This year is my 60th. As my birthday approaches, I have had time and cause to reflect on turning 60.
To summarize my overall feelings about it:
I.
Hate.
It.
It’s not exactly clear to me why my 60th is bothering me so much, but it is.
I went back and tried to remember each of my decade birthdays (with mixed success) to see if any of these were as annoying as this one:
10): No memory whatsoever, but I’m sure it involved a Snoopy-themed birthday party (I kept those going well into my college years.)
20): No memory of this one either (other than the Snoopy tablecloth, napkins and paper cups filled with vodka.)
30): Jumped out of an airplane. On purpose. It was fine. No need to do it again.
40): Bad one. My dad was dying. Ate my birthday dinner in the hospital. Remember thinking that it could hardly get worse…
50): …Got worse! I had a heart attack. So, that sucked.
Five of my high school mates and I recently celebrated the 60th birthdays of two of these dear high school friends. We were on a Zoom call for about an hour, spread from coast to coast. It was great. The six of us have managed to stay connected since we graduated and the older I get, the more I appreciate all of them.
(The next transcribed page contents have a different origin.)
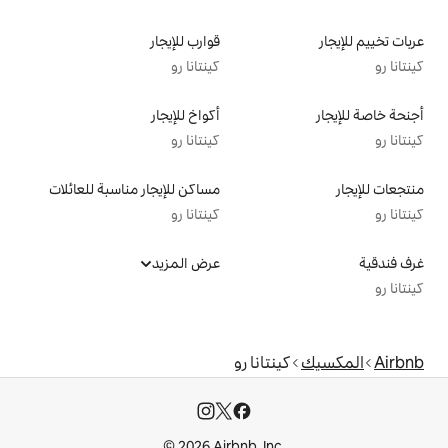
قوارب للإيجار
كينتانا رو
أكواخ للإيجار
كينتانا رو
مساكن للإيجار مناسبة للعائلات
كينتانا رو
عرض المزيد
انا رو
© 2026 Airbnb, I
Recently, I texted the following to this group, four of whom have kids ranging from college and older:
A part of me can’t understand why kids today don’t care or have never even heard of Led Zeppelin or Pink Floyd. But then I remember that “Dark Side of the Moon” came out 51 years ago.
When we were in high school, say, in 1980, if some old geezer told us how great the music was in HIS day 50 years ago, he’d have been prompting us to listen to Duke Ellington, Cab Calloway, and Bing Crosby.
And while I can appreciate all those musicians now, a 16-year-old Bill Baker would have rather sipped a tall, cold glass of Drano than listen to any of them.
Bottom line: To today’s kids, Jimi Hendrix = Benny Goodman.
Some form of this crops up regularly. I asked a young friend of mine (college sophomore) if she had ever seen the movie “Pretty Woman” and she said “I’ve heard of it, but never seen it.”
Whoa. Then again, that would have been like my grandmother asking me if I had ever seen “The Jazz Singer” (the Al Jolson version.)
Or a conversation with another early 20-something:
Me: “I learned how to drive on a stick shift.”
Him: “What’s that?”
I guess the reason 60 is bugging me so much is that it is the first “zero” birthday that I’ve had time to reflect on.
Zero through 30 I was distracted by youth.
40 & 50 I was distracted by death (my dad’s and then nearly my own.)
So here I am at 60, healthy, happy and with plenty of time to consider how miserable I am to be 60.
It’ll pass, like a mild bout of heartburn.
But be warned: If you can’t reach me, it is because I am sitting in a dark room, with a set of corded Pioneer headphones, listening to a vinyl Emerson, Lake & Palmer album while drinking a warm Michelob and pretending that I just read and understood “The Plague” by Albert Camus.
Don’t worry. I’ll snap out of it in time for #70.